0

I could not find a match to this question.

I have a string like so

var s="one two one-two one-three one one_four"

and my function is as follows

 function replaceMatches( str, word )
    {
      var pattern=new RegExp( '\\b('+word+')\\b','g' )
      return str.replace( pattern, '' )
    } 

the problem is if I run the function like

var problem=replaceMatches( s,'one' )

it

returns  two -two -three one_four"

the function replaces every "one" like it should but treats words with a hyphen as two words replacing the "one" before the hyphen.
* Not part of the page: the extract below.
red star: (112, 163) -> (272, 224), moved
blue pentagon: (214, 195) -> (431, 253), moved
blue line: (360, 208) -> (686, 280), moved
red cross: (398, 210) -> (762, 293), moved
My question is not about the function but about the regex. What literal regex will match only the words "one" in my string and not "one-two" or "one-\w"<--you know what I mean lol

basically

var pat=/\b(one)\b/g
"one  one-two one".replace( pat, '')

I want the above ^ to return

" one-two "

only replace the exact match "one" and not the one in "one-two" the "one" on the end is important to, the regex must work if the match is at the very end Thank you, sorry if my question is relatively confusing. I am just trying to get my learn on, and expand my personal library.

user2788832
  • 3
  • 1
  • 3
  • Just use \s instead of \b? – fred02138 Sep 17 '13 at 19:03
  • You can try a negative lookahead: `/\bone(?!\S)/`. If `one` is the latter part of the word (none of your examples had that) you will need some tricks to simulate lookbehind. – Bergi Sep 17 '13 at 19:03
  • @Bergi: `two-one` --> fail. – nhahtdh Sep 17 '13 at 19:04
  • @fred02138: But that would not match `one` in the end of the string, and also remove that whitespace… – Bergi Sep 17 '13 at 19:04
  • `\b` is a word boundary. It means "not a word character". Word characters (`\w`) are `[A-Za-z0-9_]`. The hyphen is not a word character, so it's treated as a word boundary. – gen_Eric Sep 17 '13 at 19:05
  • 2
    `s.replace(/\bone(?![\w-])/g, "*")` ? –  Sep 17 '13 at 19:06
  • @RocketHazmat: "not a word character" is `\W`, specifically "a character that is not a word character". A word boundary is [something different](http://www.regular-expressions.info/wordboundaries.html) - a non-consuming zero-length match – Bergi Sep 17 '13 at 19:07
  • @Bergi: `Between two characters in the string, where one is a word character and the other is not a word character.` I know they are different, but I was trying to explain it simply. – gen_Eric Sep 17 '13 at 19:08

3 Answers3

1

What do you considered to be a word?

A word is a sequence of 1 or more word characters, and word boundary \b is defined based upon the definition of word character (and non-word character).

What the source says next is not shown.